Re: [PATCH RFC] sched: Add a per-thread core scheduling interface
From: Joel Fernandes
Date: Thu May 21 2020 - 16:40:48 EST
Hi Linus,
On Thu, May 21, 2020 at 11:31:38AM -0700, Linus Torvalds wrote:
> On Wed, May 20, 2020 at 3:26 PM Joel Fernandes (Google)
> <joel@xxxxxxxxxxxxxxxxx> wrote:
> >
> > ChromeOS will use core-scheduling to securely enable hyperthreading.
> > This cuts down the keypress latency in Google docs from 150ms to 50ms
> > while improving the camera streaming frame rate by ~3%.
>
> I'm assuming this is "compared to SMT disabled"?
Yes this is compared to SMT disabled, I'll improve the commit message.
> What is the cost compared to "SMT enabled but no core scheduling"?

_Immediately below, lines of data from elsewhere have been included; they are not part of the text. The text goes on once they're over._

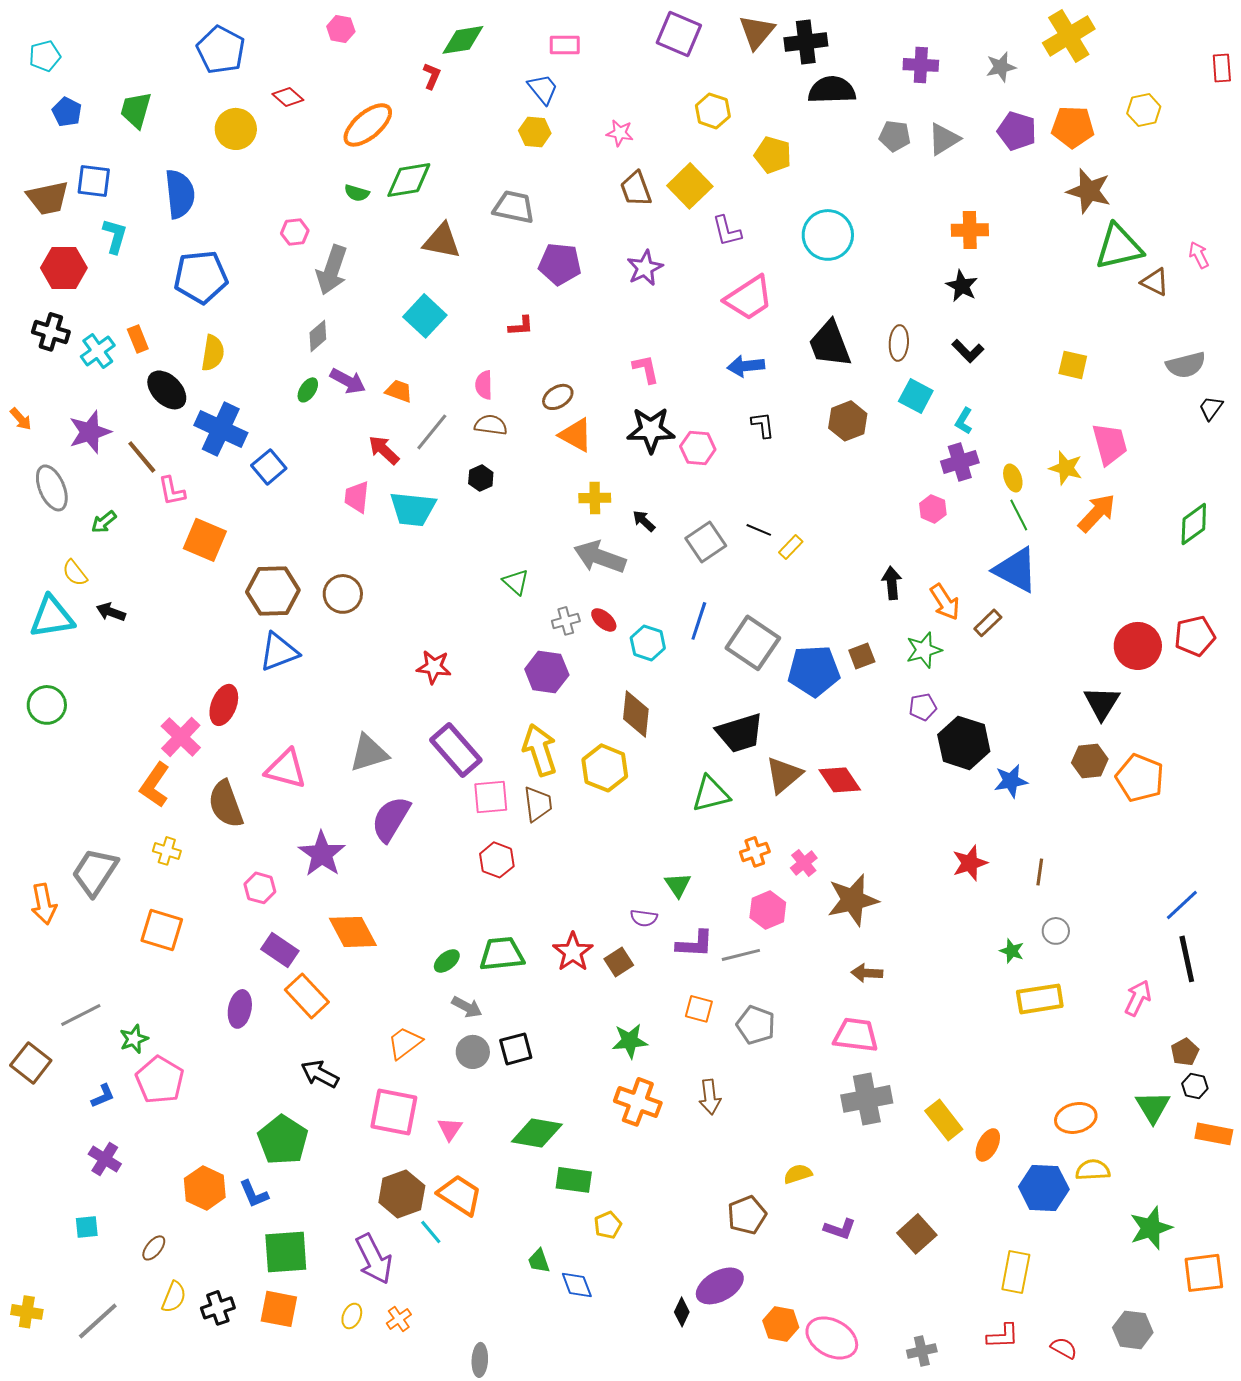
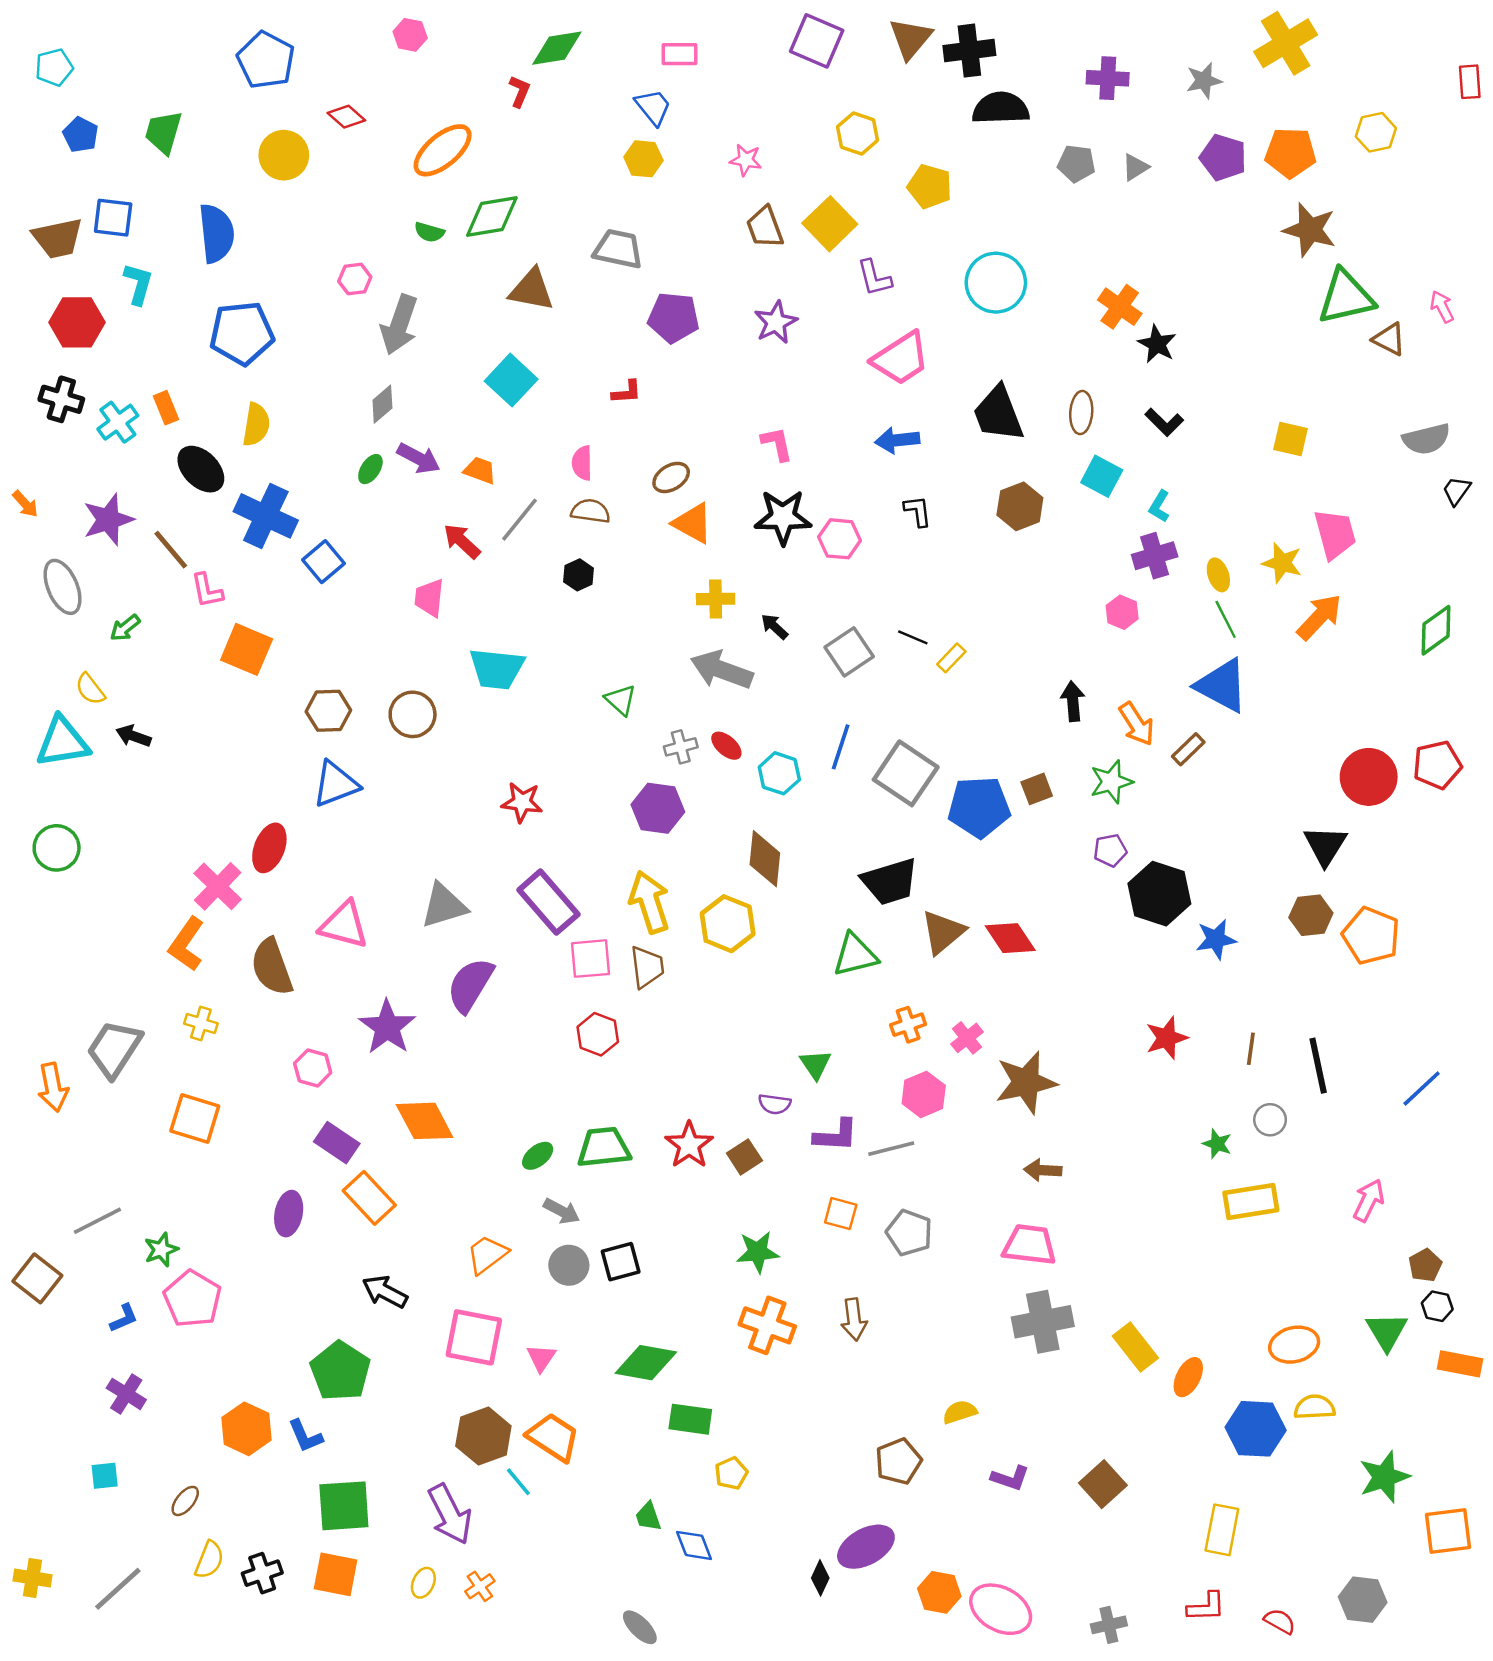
gray triangle: (944, 139) -> (1135, 167), size x0.7
orange cross: (970, 230) -> (1120, 307), moved, turned 36
cyan trapezoid: (413, 509) -> (497, 669), moved
brown hexagon: (273, 591) -> (328, 711), size x0.7
black line: (1187, 959) -> (1318, 1066), moved
gray ellipse: (480, 1360) -> (640, 1627), moved, turned -48

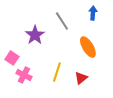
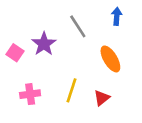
pink square: (12, 58) -> (15, 53), moved
pink cross: (24, 75) -> (30, 94), turned -35

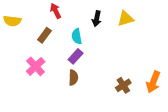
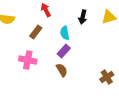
pink cross: (36, 66) -> (28, 60), turned -36
brown semicircle: (73, 78) -> (62, 70), turned -32

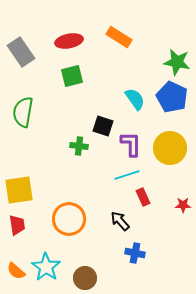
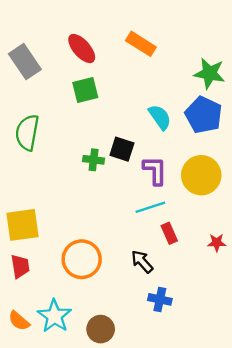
red ellipse: (69, 41) -> (82, 49), turned 60
green cross: (79, 146) -> (94, 160), moved

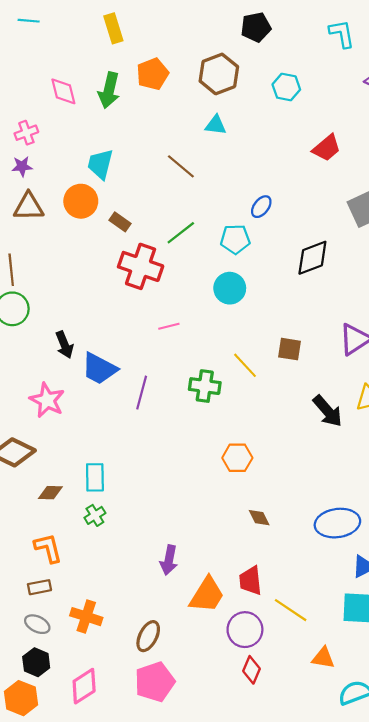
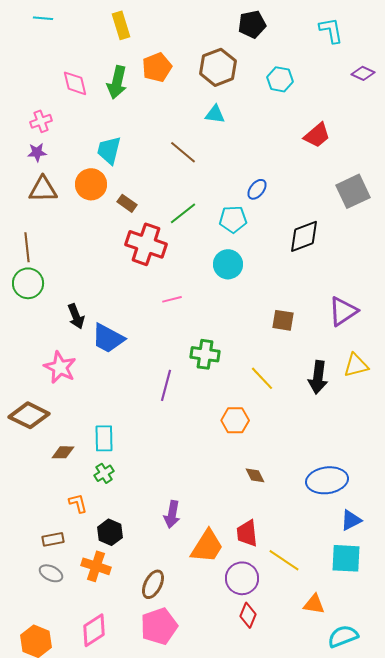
yellow line: (245, 365) -> (262, 378), moved
purple line: (142, 393) -> (166, 385), moved
black arrow: (328, 411) -> (318, 377), turned 48
orange L-shape: (48, 548) -> (78, 503), moved, size x0.7
black hexagon: (36, 662) -> (110, 532), moved

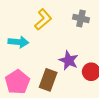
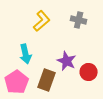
cyan arrow: (18, 42) -> (26, 54), moved, turned 72

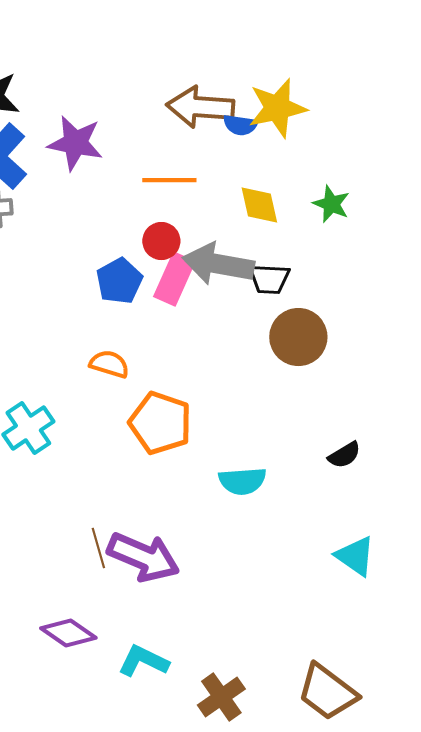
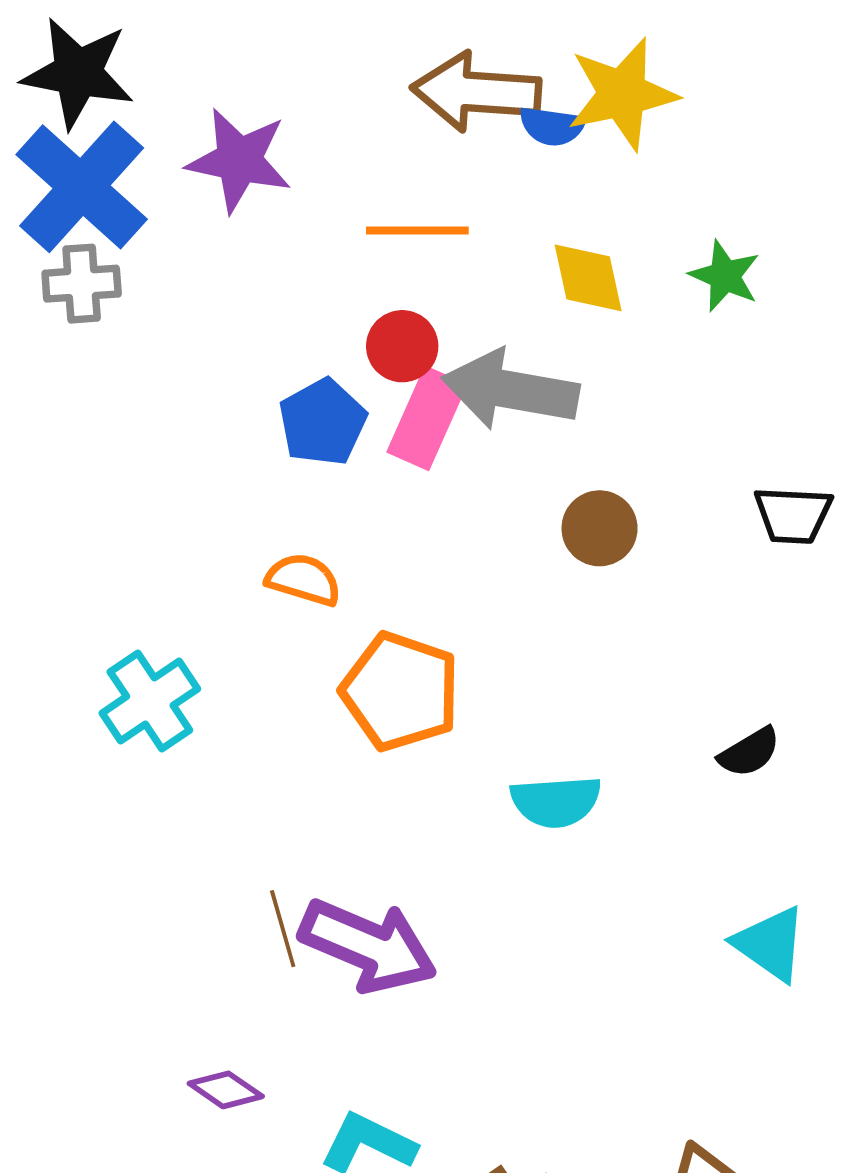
black trapezoid: (269, 279) -> (793, 515), moved
brown circle: (298, 337) -> (600, 528), moved, size x0.7
purple diamond: (68, 633) -> (226, 1090), size x0.7

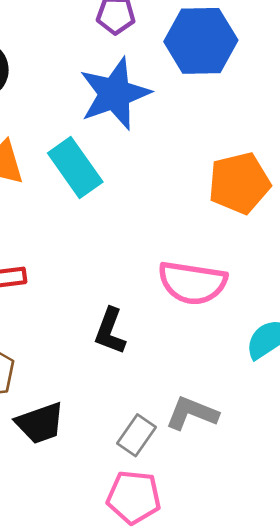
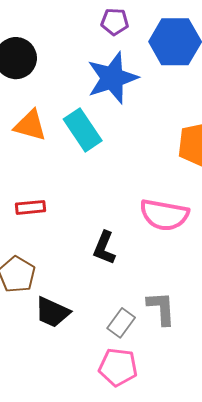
gray L-shape: (192, 413) -> (161, 308), turned 63
black trapezoid: (40, 423) -> (52, 312), turned 42

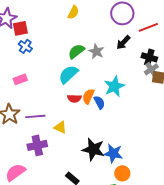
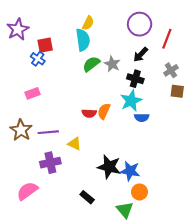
red line: (148, 27) -> (167, 39), turned -48
red square: (20, 28) -> (45, 45), moved
black cross: (149, 57) -> (135, 79), moved
gray cross: (151, 69) -> (171, 70), moved
cyan semicircle: (68, 74) -> (83, 40), moved, turned 125
blue semicircle: (99, 102) -> (142, 117), moved, turned 120

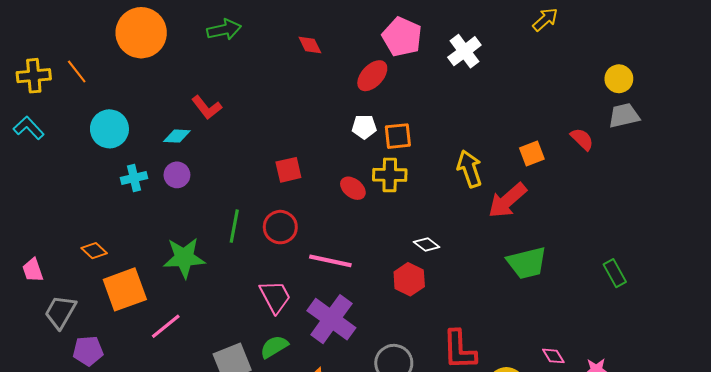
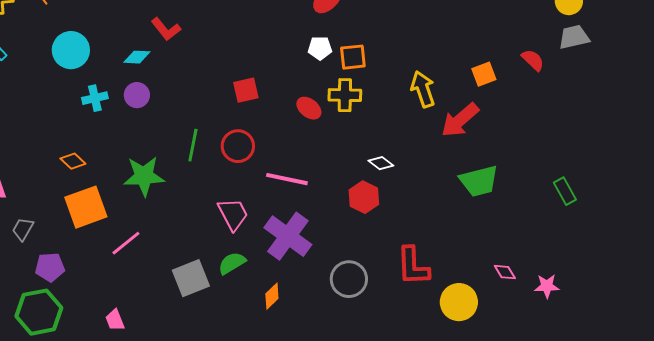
orange diamond: (94, 251) -> (73, 161), moved
gray trapezoid: (60, 312) -> (23, 229), size x0.7

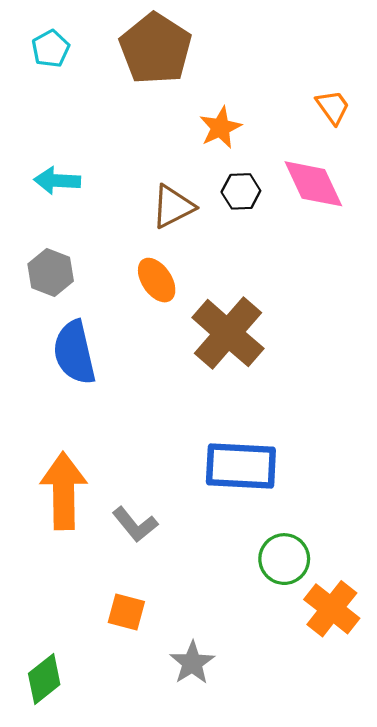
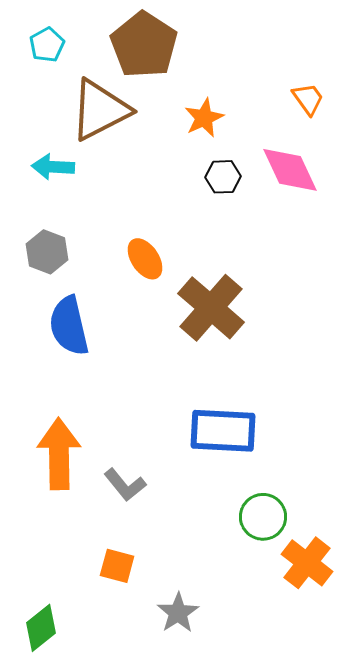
brown triangle: (173, 207) -> (100, 110), moved, size x1.5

With SMT enabled and no core scheduling, it is around 40ms in the higher
percentiles. Also one more thing I wanted to mention, this is the 90th
percentile.
> But the real reason I'm piping up is that your latency benchmark
> sounds very cool.
>
> Generally throughput benchmarks are much easier to do, how do you do
> this latency benchmark, and is it perhaps something that could be run
> more widely (ie I'm thinking that if it's generic enough and stable
> enough to be run by some of the performance regression checking
> robots, it would be a much more interesting test-case than some of the
> ones they run right now...)
Glad you like it! The metric is calculated with a timestamp of when the
driver says the key was pressed, up until when the GPU says we've drawn
pixels in response.
The test requires a mostly only requires Chrome browser. It opens some
pre-existing test URLs (a google doc, a window that opens a camera stream and
another window that decodes video). This metric is already calculated in
Chrome, we just scrape it from
chrome://histograms/Event.Latency.EndToEnd.KeyPress. If you install Chrome,
you can goto this link and see the histogram. We open a Google docs window
and synthetically input keys into it with a camera stream and video decoding
running in other windows which gives the CPUs a good beating. Then we collect
roughly the 90th percentile keypress latency from the above histogram and the
camera and decoded video's FPS, among other things. There is a test in the
works that my colleagues are writing to run the full Google hangout video
chatting stack to stress the system more (versus just the camera stream). I
guess if the robots can somehow input keys into the Google docs and open the
right windows, then it is just a matter of scraping the histogram.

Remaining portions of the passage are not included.